The Society of Quality Assurance (SQA) is a 501(c)(6) professional association founded in 1984 that works to organize and promote quality assurance in Good Laboratory Practices regulated non-clinical laboratory environments. As of 2001, it had over 1200 members in 16 countries.

History 
SQA was established in 1984 as a grassroots gathering of Quality Assurance Professionals interested in implementing the Good Laboratory Practices (GLP). As the Society grew, membership interest expanded to include both EPA and FDA GLPs, Good Clinical Practices (GCP), Good Manufacturing Practices (GMP).

Today SQA membership includes over 2,000 professionals working in contract research organizations, academia, industry and consultancies. Membership also includes students who are interested in a career in life or environmental sciences. Members focus on quality issues in both regulated and non-regulated research and manufacturing to support research and manufacturing quality, integrity and continual improvement.

Quality Assurance Professionals 
The Society of Quality Assurance (SQA) is a professional membership society dedicated to promoting and advancing the principles and knowledge of quality assurance essential to human, animal and environmental health.

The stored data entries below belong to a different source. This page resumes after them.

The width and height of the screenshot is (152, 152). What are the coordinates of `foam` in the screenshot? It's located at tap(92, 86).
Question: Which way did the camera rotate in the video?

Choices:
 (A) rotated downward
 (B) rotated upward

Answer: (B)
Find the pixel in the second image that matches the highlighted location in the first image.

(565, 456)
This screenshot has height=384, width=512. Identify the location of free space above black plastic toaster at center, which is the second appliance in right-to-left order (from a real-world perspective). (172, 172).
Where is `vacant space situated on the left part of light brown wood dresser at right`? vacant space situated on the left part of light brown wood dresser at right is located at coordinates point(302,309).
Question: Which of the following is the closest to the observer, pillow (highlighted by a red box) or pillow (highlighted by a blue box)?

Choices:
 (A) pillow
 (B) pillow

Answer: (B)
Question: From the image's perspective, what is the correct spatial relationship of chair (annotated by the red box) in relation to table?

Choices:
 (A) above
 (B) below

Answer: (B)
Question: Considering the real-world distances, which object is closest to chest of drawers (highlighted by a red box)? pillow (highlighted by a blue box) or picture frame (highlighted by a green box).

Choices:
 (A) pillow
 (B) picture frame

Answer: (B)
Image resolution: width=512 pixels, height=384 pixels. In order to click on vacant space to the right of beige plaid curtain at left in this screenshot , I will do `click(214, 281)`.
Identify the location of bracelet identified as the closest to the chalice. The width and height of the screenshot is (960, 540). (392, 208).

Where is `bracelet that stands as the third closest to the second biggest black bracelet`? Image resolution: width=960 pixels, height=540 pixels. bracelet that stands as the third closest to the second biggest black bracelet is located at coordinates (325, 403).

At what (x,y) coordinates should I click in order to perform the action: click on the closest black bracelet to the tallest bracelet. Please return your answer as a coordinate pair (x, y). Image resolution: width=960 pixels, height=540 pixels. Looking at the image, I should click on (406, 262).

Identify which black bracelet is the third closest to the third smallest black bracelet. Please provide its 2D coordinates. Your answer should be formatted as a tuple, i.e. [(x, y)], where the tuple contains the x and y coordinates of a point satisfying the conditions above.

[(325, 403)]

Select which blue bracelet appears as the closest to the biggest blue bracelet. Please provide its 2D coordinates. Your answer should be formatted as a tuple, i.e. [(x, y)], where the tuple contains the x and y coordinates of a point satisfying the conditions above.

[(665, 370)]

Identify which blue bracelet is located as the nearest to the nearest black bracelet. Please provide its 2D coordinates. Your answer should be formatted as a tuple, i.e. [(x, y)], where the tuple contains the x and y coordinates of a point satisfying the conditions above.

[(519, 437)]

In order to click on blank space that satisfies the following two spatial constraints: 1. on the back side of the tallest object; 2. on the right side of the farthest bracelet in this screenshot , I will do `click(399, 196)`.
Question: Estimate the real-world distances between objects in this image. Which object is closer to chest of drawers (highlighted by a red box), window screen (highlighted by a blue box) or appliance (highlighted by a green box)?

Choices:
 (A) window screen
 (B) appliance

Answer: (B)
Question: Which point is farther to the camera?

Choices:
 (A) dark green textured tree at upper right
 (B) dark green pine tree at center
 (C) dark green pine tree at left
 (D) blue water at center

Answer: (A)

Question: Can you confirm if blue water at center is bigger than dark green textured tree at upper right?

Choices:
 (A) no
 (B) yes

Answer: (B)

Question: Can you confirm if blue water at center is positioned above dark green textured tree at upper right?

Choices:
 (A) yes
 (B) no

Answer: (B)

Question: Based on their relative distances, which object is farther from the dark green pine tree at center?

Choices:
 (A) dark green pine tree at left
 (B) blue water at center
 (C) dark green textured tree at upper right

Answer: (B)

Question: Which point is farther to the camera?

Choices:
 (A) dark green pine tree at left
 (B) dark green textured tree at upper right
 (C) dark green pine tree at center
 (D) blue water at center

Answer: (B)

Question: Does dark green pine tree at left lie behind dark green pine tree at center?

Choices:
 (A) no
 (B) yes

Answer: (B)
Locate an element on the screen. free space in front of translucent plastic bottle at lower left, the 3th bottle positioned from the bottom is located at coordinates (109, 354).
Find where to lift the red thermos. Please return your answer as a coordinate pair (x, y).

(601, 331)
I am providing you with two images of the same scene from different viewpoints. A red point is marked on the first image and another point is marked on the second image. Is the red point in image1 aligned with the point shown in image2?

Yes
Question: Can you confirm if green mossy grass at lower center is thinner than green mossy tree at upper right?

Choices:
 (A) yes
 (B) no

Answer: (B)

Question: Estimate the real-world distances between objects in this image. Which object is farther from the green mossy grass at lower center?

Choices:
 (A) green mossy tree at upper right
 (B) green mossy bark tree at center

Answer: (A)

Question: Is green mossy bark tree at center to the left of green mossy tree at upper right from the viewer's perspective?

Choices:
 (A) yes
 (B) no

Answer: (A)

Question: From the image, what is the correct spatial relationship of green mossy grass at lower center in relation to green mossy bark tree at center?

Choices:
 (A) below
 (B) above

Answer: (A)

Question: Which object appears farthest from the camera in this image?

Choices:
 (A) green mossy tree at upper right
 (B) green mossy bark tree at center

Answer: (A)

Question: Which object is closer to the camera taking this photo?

SQA Specialty Sections and Committees 
Members participate in specialty sections to address topics of interest. Specialty sections provide a forum to:
 Encourage interaction between professionals in the industry;
 Provide members with updates on proposed and/or new regulations, emerging issues and regulatory trends; 
 Develop informative training and educational opportunities on special topics; 
 Provide an opportunity for members to foster liaisons and interactions with professionals, professional organizations and regulatory agencies with related interests to maximize information exchange.
SQA Committees are a combination of volunteer, appointed and elected positions and serve to further the society's mission.

Mentoring Program 
A professional mentoring program supports individuals who wish to develop in their current or move into another area.

Registered Quality Assurance Professional (RQAP) 
SQA offers the professional credential Registered Quality Assurance Professional (RQAP). SQA offers a professional registration system for individuals practicing quality assurance in GCP and GLP environments. Registration requires both job experience in Quality Assurance and demonstrated knowledge. Exams are offered several times a year, both nationally and internationally.

SQA Publications
SQA publishes a newsletter, Quality Matters, and technical articles throughout the year.

SQA Learning Foundation 
In 2014, SQA created a subsidiary Learning Foundation to create education offerings in support of furthering the education and careers of quality assurance professionals. SQA Headquarters is in Charlottesville, VA.